En février dernier, l’émission Enquête révélait que Robert Miller aurait passé des années à payer des adolescentes mineures en échange de relations sexuelles. Selon les témoignages recueillis dans le cadre de ce reportage de même qu'après sa diffusion, les activités de M. Miller se seraient étalées sur près d'un quart de siècle, de 1992 à 2016. Robert Miller nie tous les faits qui lui sont reprochés.

Depuis la sortie du reportage, M. Miller est visé par plusieurs poursuites judiciaires : trois poursuites individuelles, où près de 30 millions de dollars sont réclamés, et une demande d’autorisation de recours collectif, pour lequel Consumer Law Group espère obtenir en moyenne 4 millions de dollars par victime. La demande de recours collectif n’a toujours pas été autorisée.

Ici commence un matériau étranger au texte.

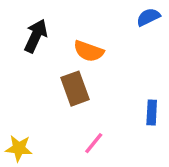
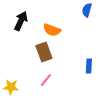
blue semicircle: (148, 17) -> (87, 10), turned -48
pink line: (94, 143) -> (46, 80), moved

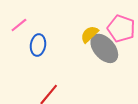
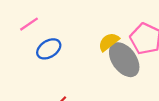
blue ellipse: (38, 45) -> (49, 49), turned 45

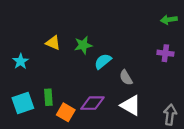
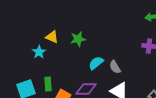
cyan star: (21, 61) -> (39, 52), moved
cyan semicircle: (103, 61) -> (96, 63), moved

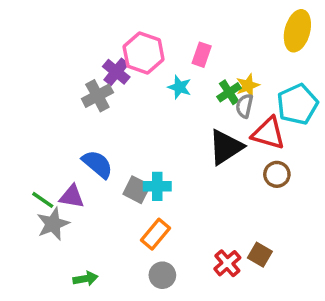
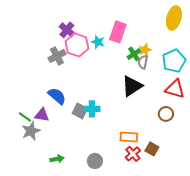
pink hexagon: (144, 53) -> (77, 45), moved
pink rectangle: (202, 55) -> (118, 32), size x1.5
purple cross: (116, 72) -> (67, 30), moved
cyan star: (179, 87) -> (98, 42), moved
red triangle: (268, 133) -> (175, 89), moved
brown circle: (277, 174) -> (166, 114), moved
orange rectangle: (156, 234) -> (129, 137), moved, turned 54
green arrow: (85, 279) -> (57, 159), moved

Nous prévoyons qu’au moins 50 personnes se joindront au recours collectif, écrit Jeff Orenstein, de Consumer Law Group, dans un courriel envoyé à Radio-Canada. Si l’on considère les demandes de dommages-intérêts compensatoires et punitifs pour chaque victime présumée, nous pensons qu’il nous faudra 200 millions de dollars canadiens pour honorer un jugement favorable.

Requête pour geler les actifs

Lundi après-midi, les avocats à la tête du recours collectif ont entamé des démarches pour geler les actifs du milliardaire afin de s’assurer que les victimes présumées seraient dédommagées advenant leur victoire en cour.

Ils ont donc déposé une requête de type Mareva pour que 200 millions de dollars de la fortune de Robert Miller soient mis de côté. La requête sera entendue le 2 novembre.

Une injonction Mareva restreint la capacité d’une personne à disposer d’actifs détenus n’importe où dans le monde, nous écrit Me Orenstein. Nous demandons à la cour de protéger les membres du groupe de cette situation injuste. Nous pensons avoir satisfait à toutes les conditions pour qu'une ordonnance Mareva soit accordée, mais c'est à la cour de décider.

Dans cette requête, on apprend entre autres que Robert Miller demeure introuvable : les huissiers chargés de signifier le recours collectif au milliardaire n’ont pas réussi à le contacter et ont dû passer par ses avocats.

Consumer Law Group plaide également que M. Miller et son équipe auraient multiplié les démarches pour dissimuler les avoirs de l’homme d’affaires.

Le 21 février 2023, quelques semaines après la diffusion du reportage d’Enquête, Robert Miller aurait notamment transféré sa luxueuse maison de Westmount, évaluée à 9,5 millions de dollars, à une société à numéro dirigée par son fils pour la somme de 1 $.

Surtout, on souligne qu’un avocat de M. Miller aurait dit à une présumée victime – avec qui il souhaitait s’entendre à l’amiable – qu’il ne pouvait lui offrir que 72 000 $, car l’argent du milliardaire était immobilisé dans sa compagnie.

L’entreprise en question, Future Electronics, a cependant été vendue pour plus de 5 milliards de dollars en septembre, une transaction qui devrait être finalisée en 2024. Or, l’avocat Jeff Orenstein soutient que cette somme ne sera pas forcément déposée dans un compte en banque canadien, et donc, pas nécessairement accessible aux victimes.

Me Orenstein dit avoir envoyé une copie de ses démarches à plusieurs agences gouvernementales – dont les ministères de la Justice du Canada et du Québec, et le ministère de l’Économie, de l’Innovation et de l’Énergie – ainsi qu’à quelques députés. Avec cela, il espère que les régulateurs forceront Future Electronics à déposer le produit de sa vente au Canada.

Il y a des agences fédérales qui pourraient intervenir au nom des victimes présumées, qui pourraient en faire une condition de vente, explique Me Jeff Orenstein. Nous pensons que, si la vente de Future Electronics se réalise sans conditions ni contraintes, il y a un risque que les demanderesses ne reçoivent pas de dédommagement, même en cas de jugement favorable.

Au moment d’écrire ces lignes, les avocats de Robert Miller n’avaient pas répondu aux questions de Radio-Canada.